04 April 2011

Twins

A while ago I discovered that a girl who works for us is part of a pair of identical twins. What was more interesting is that she is living in Norway as an expat doing a technical job, like most of her peers she has bachelor and masters degrees. She spends her free time mountain biking and hill walking. She is unmarried. Her identical twin married at 18 and never went to university. She lives in their home town (a parochial place in the north Midlands) with her kids and has a mundane, dead end job. She is utterly disinterested in the outdoors and is over weight.
This contrast is fascinating; here are two people with the same genetic make-up and the same home environment (nature and nurture) who are diametrically different. I asked when the divergence had happened and she told me that they had been very similar up to secondary school and then they had been put into different classes and diverged from there.

Is it really possible that that something as mundane as a different class at the age of 11 could make such a huge difference?
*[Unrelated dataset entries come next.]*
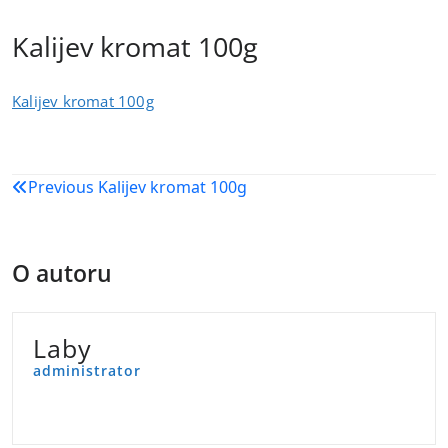
Kalijev kromat 100g
Kalijev kromat 100g
Navigacija
Previous
Kalijev kromat 100g
objava
O autoru
Laby
administrator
It’s an extreme example of chaos theory where a subtle change in initial conditions has caused a totally different outcome. What are the implications of this for the rest of us? I actually find it rather scary.

The girl told me that she thought it was not due to that at all. She felt that despite being identical twins there were subtle differences in their genetic makeup that had lead to such different paths in life. This way be true but if it is then it means that all the nature vs nurture experiments where twins are separated at birth, put into different environments and then compared are meaningless. If this pair of twins with the same home environment had been split up at birth it would have been an obvious, but erroneous conclusion that the different environments had caused the differences in development and lifestyle choice.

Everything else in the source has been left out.